Damn that Dam!

• Find the net force due to the water level using calculus

*Pressure due to water level at a height y = $y$ $\rho$ $g$

• If the breadth of the water level is $l$ , the force acting at a small element at a level $dy$ from the surface,

$dF$ = $y$ $\rho$ $gl$ $dy$

• So, the net force is $F$ = $\int _{ 0 }^{ H }{ y\rho gl\quad dy }$

• Hence, the net force is $\frac { 1 }{ 2 } \rho gl\quad { H }^{ 2 }$

• Now, the torque due the force about the rightmost point of the dam tends to $overturn$ the dam.
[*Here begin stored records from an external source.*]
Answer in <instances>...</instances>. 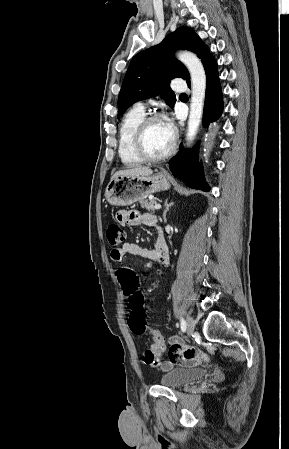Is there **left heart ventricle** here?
I'll return each mask as SVG.
<instances>
[{"mask_svg":"<svg viewBox=\"0 0 289 449\" xmlns=\"http://www.w3.org/2000/svg\"><path fill=\"white\" fill-rule=\"evenodd\" d=\"M173 132L164 121L152 123L145 134V147L149 154L159 156L164 154L171 146Z\"/></svg>","mask_w":289,"mask_h":449,"instance_id":"left-heart-ventricle-1","label":"left heart ventricle"}]
</instances>
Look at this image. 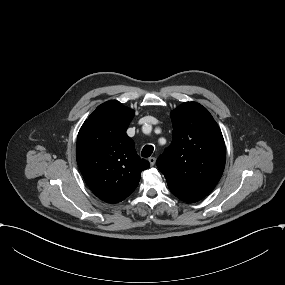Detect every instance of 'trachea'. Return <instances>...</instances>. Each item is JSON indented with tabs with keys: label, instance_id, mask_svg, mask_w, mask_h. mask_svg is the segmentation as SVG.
I'll return each mask as SVG.
<instances>
[{
	"label": "trachea",
	"instance_id": "1",
	"mask_svg": "<svg viewBox=\"0 0 285 285\" xmlns=\"http://www.w3.org/2000/svg\"><path fill=\"white\" fill-rule=\"evenodd\" d=\"M154 148L152 145H146L144 146V148L142 149V157L147 158L150 157L152 152H153Z\"/></svg>",
	"mask_w": 285,
	"mask_h": 285
}]
</instances>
• The small torque $d\tau$ due to force at a height $dy$ is $d\tau$ = $y$ $\rho$ $gl$ $(H - y)$ $dy$

• And the net torque is $\tau$ = $\int _{ 0 }^{ H }{ y\rho gl\quad (H-y)\quad dy }$

• $\tau$ = $\frac { 1 }{ 6 } \rho gl{ H }^{ 3 }$

• If the net force acts at a height h from the bottom level, net torque is net force multiplied by $h$ . $\tau$ = $h$ $\frac { 1 }{ 2 } \rho gl\quad { H }^{ 2 }$

• Equate the above two expressions to get $h$ = $\frac { 1 }{ 3 } H$

• Thus the height $x$ from the surface is $H$ $-$ $\frac { 1 }{ 3 } H$

• And hence the height $x$ is $\frac { 2 }{ 3 } H$ = $18$ $m$

this question is related to centre of mass, since force acts on point mass and on the center of mass of dam............so taking dam as right angled triangle so co-ordinates are (0,0) (0,27) (27,0)....and center of mass coincide with centroid so COM = (27/3 , 27/3)= (9,9) .........and question asks from surface of water so answer is 27-9 =18

• the load acting is UVL starting at 0 on water surface.
• UVL can be represented as triangle
• the cg in y direction is 2/3 rd the length in y direction from 0(water surface)
• 2/3 * 27 = 18